WordNet	Language	Link
Arabic WordNet	Arabic	Website to download, Application of AWN
GermaNet	German	Official website
EuroWordNet	Dutch, Danish, Italian, Spanish, German, French, Czech, Russian, Portuguese, and some others	Official website (archived)
IndoWordNet	Sanskrit, Hindi, Nepali, and 15 other Indian languages	Official website
Open Dutch WordNet	Dutch	Official website
PLWORDNET	Polish	Official website in Polish
PolNet	Polish	Official website
RussNet	Russian	Official website
Yet Another RussNet	Russian	Official GitHub page
WordNet Libre du Français	French	Official website
Chinese Open WordNet	Mandarin Chinese	Official website
Persian WordNet	Persian (Farsi)	Download link
Thai WordNet	Thai	Download link
Japanese WordNet	Japanese	Download link
BalkaNet	Bulgarian, Czech, Greek, Romanian, Turkish, Serbian	Official website
ItalWordNet	Italian	Dataset page on "datahub"
Princeton WordNet	English	Official website

You can notice that some languages have two or even more WordNets in this table. That is because each institution tries to make its WordNet. Czech occurs in BalkanNet and EuroWordNet. There is a bunch of other WordNets in which Czech may occur. And the examples are abundant. For example, the Institute of Linguistics (Academy Sinica, Taiwan) has made its WordNet for Chinese.

WordNet is a helpful tool for many tasks in NLP: Word-Sense Disambiguation (WSD), Text classification, Text Summarization, Machine Translation, etc.

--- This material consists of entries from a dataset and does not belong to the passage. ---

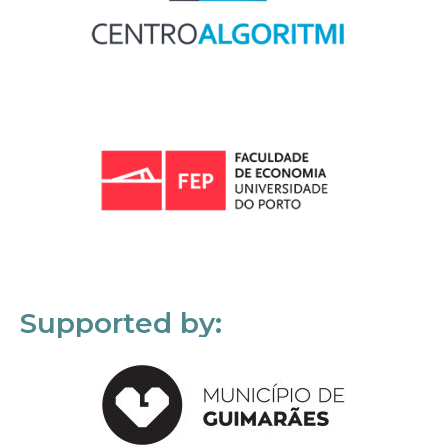
Supported by:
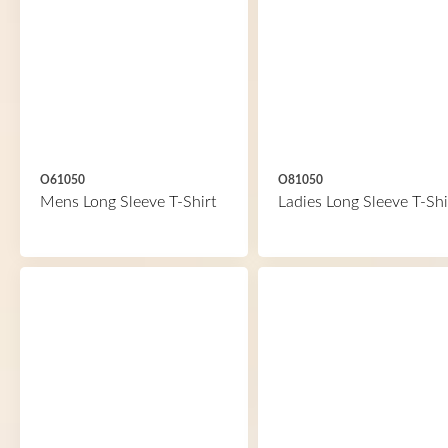
O61050
O81050
Mens Long Sleeve T-Shirt
Ladies Long Sleeve T-Shi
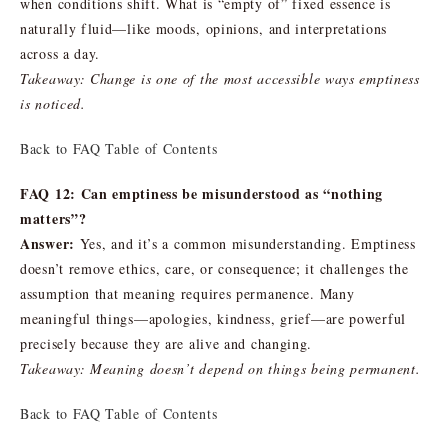
when conditions shift. What is “empty of” fixed essence is
naturally fluid—like moods, opinions, and interpretations
across a day.
Takeaway: Change is one of the most accessible ways emptiness
is noticed.
Back to FAQ Table of Contents
FAQ 12: Can emptiness be misunderstood as “nothing
matters”?
Answer:
Yes, and it’s a common misunderstanding. Emptiness
doesn’t remove ethics, care, or consequence; it challenges the
assumption that meaning requires permanence. Many
meaningful things—apologies, kindness, grief—are powerful
precisely because they are alive and changing.
Takeaway: Meaning doesn’t depend on things being permanent.
Back to FAQ Table of Contents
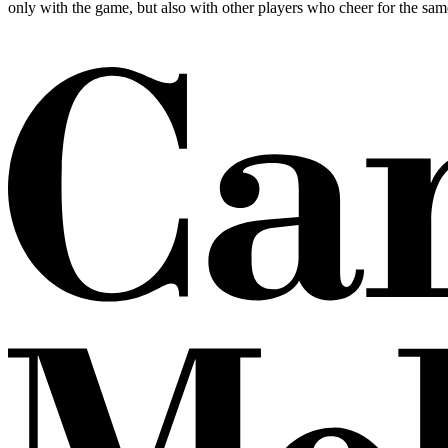
only with the game, but also with other players who cheer for the sam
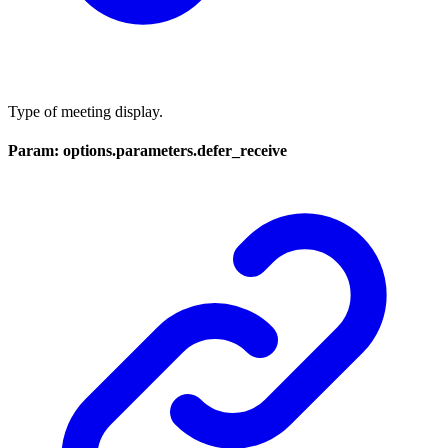
Type of meeting display.
Param: options.parameters.defer_receive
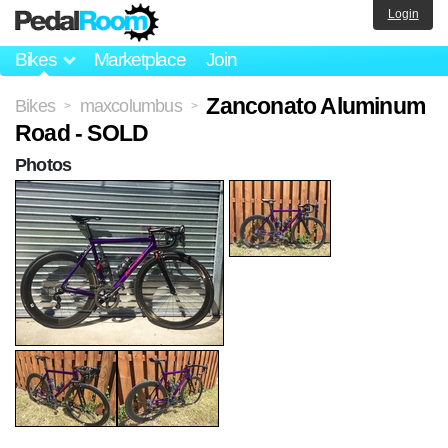
Login
Bikes
Marketplace
Join
Zanconato Aluminum
Bikes
maxcolumbus
>
>
Road - SOLD
Photos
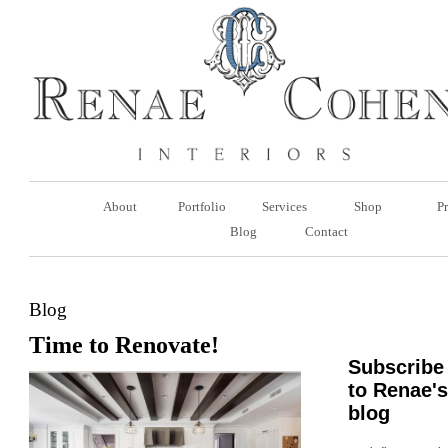
About
Portfolio
Services
Shop
Pr
Blog
Contact
Blog
Time to Renovate!
Subscribe
to Renae's
blog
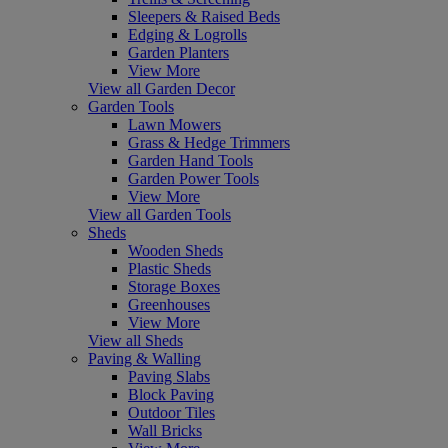
Sleepers & Raised Beds
Edging & Logrolls
Garden Planters
View More
View all Garden Decor
Garden Tools
Lawn Mowers
Grass & Hedge Trimmers
Garden Hand Tools
Garden Power Tools
View More
View all Garden Tools
Sheds
Wooden Sheds
Plastic Sheds
Storage Boxes
Greenhouses
View More
View all Sheds
Paving & Walling
Paving Slabs
Block Paving
Outdoor Tiles
Wall Bricks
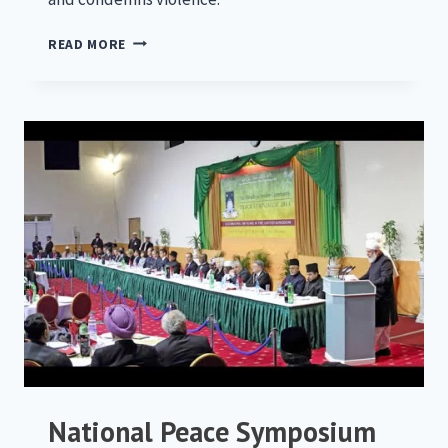
NATIONAL
READ MORE
PEACE
SYMPOSIUM
2014
National Peace Symposium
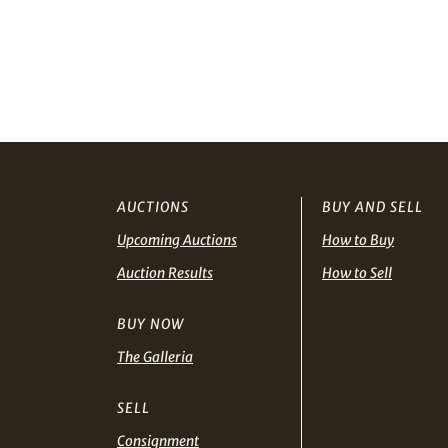
AUCTIONS
BUY AND SELL
Upcoming Auctions
How to Buy
Auction Results
How to Sell
BUY NOW
The Galleria
SELL
Consignment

For WSD, it is crucial to determine the kind of semantic relationship. It checks the similarities between words or checks what the key differences are. WordNet, like every thesaurus, provides a list of meanings of the same words. So in WSD, we can choose which one fits us the best.

Semantic relationships

To grasp the basic concept of WordNet, let's discuss the semantic relationships. WordNet concentrates on semantics relationships between nouns, verbs, adjectives, and adverbs. We generally define the following relationships for nouns:

Synonyms. These are words of similar meaning. Examples: "precise" - "accurate" - "particular";
Antonyms. Words with opposite meanings. Examples: "adored" - "hated", "naughty" - "obedient";
Hyponyms. It is a word whose meaning is included in the definition of another word. Note that we're talking about partial convergence. Examples: "elephant" is a hyponym for "mammal," "Sun" is a hyponym for "star";
Hypernyms. The opposite of hyponyms: "mammal" is a hypernym for "elephant"; "star" is a hypernym for "Sun";
Meronyms. A meronym is a part of something whole. Examples: "screen" is a meronym for "laptop", "engine" is a meronym for "car";
Holonyms. The opposite of the meronym. Examples: "laptop" is a holonym for "screen" and "keyboard"; "car" is a holonym for "engine" and "wheel" (in both its senses)
Coordinate terms. We call two words coordinate terms if they have the same hypernym. Examples: "elephant" and "giraffe" have the same hypernym "mammal" --> they are coordinate terms.

WordNet structure

WordNet is organized into hierarchies with synsets (synonym sets) on each level. The most common hierarchy has a hypernym-holonym relationship.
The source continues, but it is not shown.